La voie express démarre à l’échangeur de Chichaoua de l’autoroute d’Agadir. Elle traverse ensuite Chichaoua, pour arriver à Sidi Mokhtar. Etapes suivantes: Tafetachte, Ounagha et enfin Essaouira. Le chantier a nécessité la réalisation de quatre ponts routiers. Au total, il a mobilisé des centaines d’ouvriers et cinq entreprises sélectionnées suite aux appels d’offre: deux pour la construction de la route (SW Trap et Sefiani) et trois pour la réalisation des ponts (Seeg, Société maghrébine d’étude et de génie civil et Société marocaine des ponts). Sans oublier les laboratoires de contrôle. Pour la bonne marche du chantier, de nombreux engins ont été dépêchés sur place, ainsi que des volumes impressionnants de matériaux. Le chantier a nécessité un volume de 578.000 m3 de tout-venant (gravette concassée mélangée avec du sable), 2.170 tonnes de bitume et 523.216 tonnes de gravette traitée. Les déblais et les remblais ont atteint respectivement 1.537.000 m3 et 1.820.000 m3. Pour construire les quatre ponts, 2.405 tonnes d’acier ont été nécessaires, ainsi que 22.850 m3 de béton.
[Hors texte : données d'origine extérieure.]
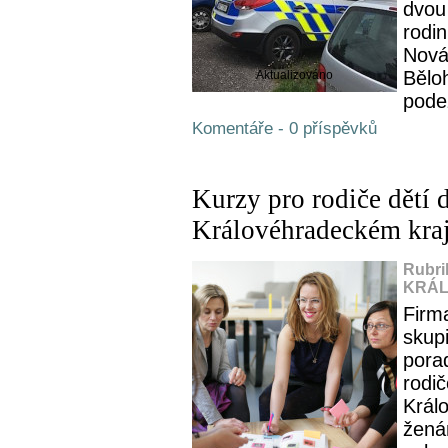
dvou
rodi
Nová
Běloh
Aktualizováno
podez
Komentáře - 0 příspěvků
Kurzy pro rodiče dětí d
Královéhradeckém kra
Rubri
KRÁL
Firm
skupi
pora
rodi
Král
žená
700 millions de DH d’investissement


Le montant de l’investissement de la voie express est de 700 millions de DH, dont 64 millions pour les quatre ouvrages d’art. La convention signée en 2006 pour l’aménagement de la voie met en place un mode de financement spécifique, qui intègre l’Etat, les collectivités locales et le Fonds Hassan II. La participation du Fonds Hassan II se fait sous forme d’un crédit alloué à la Caisse de financement routier (CFR), sous tutelle du ministère de l’Equipement et du transport. La part du ministère est de 65%, CFR y compris, celle du conseil régional de Marrakech-Tensift-Al Haouz est de 30% et celle du conseil provincial d’Essaouira est de 5%.